Wir raten sehr dazu, auf jede Erkenntnis einzugehen und zu erklären, warum manche Erkenntnisse angelehnt wurden. Es ist immer besser, sich mit Erkenntnissen auseinanderzusetzen, als sie zu ignorieren. In den meisten Fällen werden die Teilnehmer verstehen, dass dem Projekt gewisse Grenzen gesetzt sind und sie werden es zu schätzen wissen, dass Sie ihren Rat eingeholt und sich damit befasst haben. Daher lohnt es sich, auch die Ablehnung von Erkenntnissen zu erklären.

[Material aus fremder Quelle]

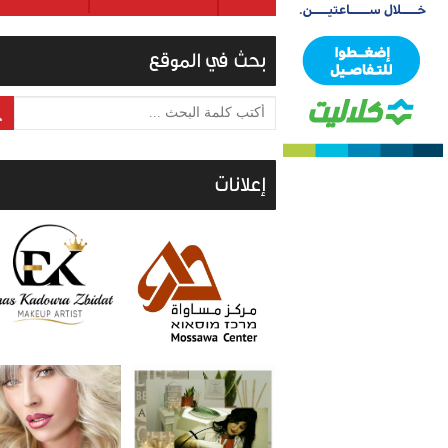
بحث في الموقع
أكتب كلمة البحث ...
إعلانات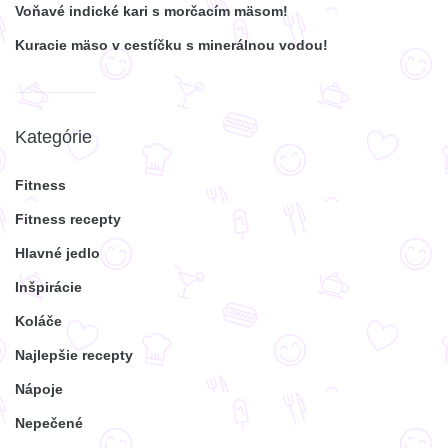
Voňavé indické kari s morčacím mäsom!
Kuracie mäso v cestíčku s minerálnou vodou!
Kategórie
Fitness
Fitness recepty
Hlavné jedlo
Inšpirácie
Koláče
Najlepšie recepty
Nápoje
Nepečené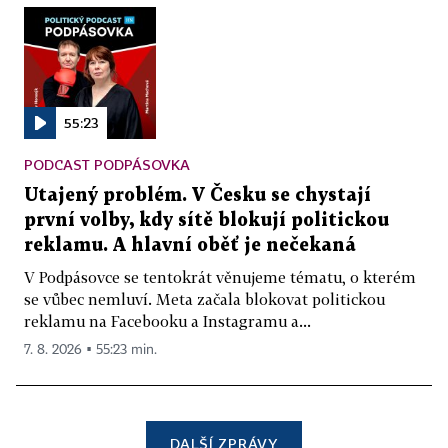
55:23
PODCAST PODPÁSOVKA
Utajený problém. V Česku se chystají
první volby, kdy sítě blokují politickou
reklamu. A hlavní oběť je nečekaná
V Podpásovce se tentokrát věnujeme tématu, o kterém
se vůbec nemluví. Meta začala blokovat politickou
reklamu na Facebooku a Instagramu a...
7. 8. 2026 ▪ 55:23 min.
DALŠÍ ZPRÁVY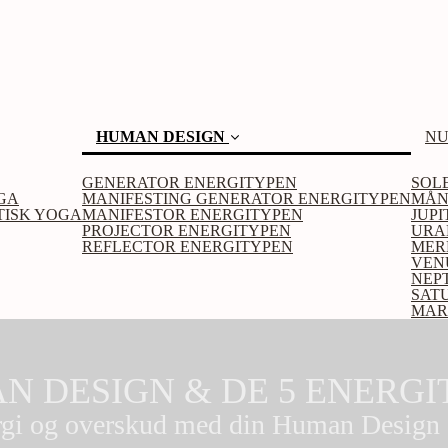
(current)
HUMAN DESIGN
NU
GENERATOR ENERGITYPEN
SOL
GA
MANIFESTING GENERATOR ENERGITYPEN
MÅN
TISK YOGA
MANIFESTOR ENERGITYPEN
JUP
PROJECTOR ENERGITYPEN
URA
REFLECTOR ENERGITYPEN
MER
VEN
NEP
SAT
MAR
N DESIGN & DE 5 ENERGI
gi og overskud med din Human Design e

Warum sollte ich persönliche Feedback-E-Mails verschicken? Ist das obligatorisch?

Das persönliche Feedback ist kein obligatorischer Teil des Projekts. Sie können diese Option abwählen, wenn Sie Ihre Entscheidungen veröffentlichen. Allerdings raten wir Ihnen sehr dazu, Feedback-E-Mails zu verschicken. Ihre Teilnehmer haben Zeit investiert um Ihnen bei der Entscheidung zu helfen. Selbst wenn der Großteil der Ratschläge Ihnen nicht weitergeholfen hat und Sie viele Erkenntnisse ablehnen mussten, sollten Sie die Teilnehmer trotzdem darüber informieren, was aus ihren Beiträgen geworden ist. Indem Sie Feedback-E-Mails verschicken, steigern Sie auch die Bereitschaft der User, sich an der nächsten Konsultation wieder zu beteiligen.

Das Projekt schließen

Sobald die Entscheidungen veröffentlicht sind, wird das Projekt als "geschlossen" eingestuft. Die Teilnehmer können weiterhin alle Erkenntnisse einsehen, die im Zuge der Konsultation gewonnen wurden, aber sie können keine Antworten mehr bearbeiten und keine neuen Erkenntnisse formulieren. Wenn Sie das Projekt ins Archiv verschieben, ist es auf der Webseite nicht mehr sichtbar. Sie können das Projekt auch ganz löschen, sodass es für niemanden mehr zugänglich ist.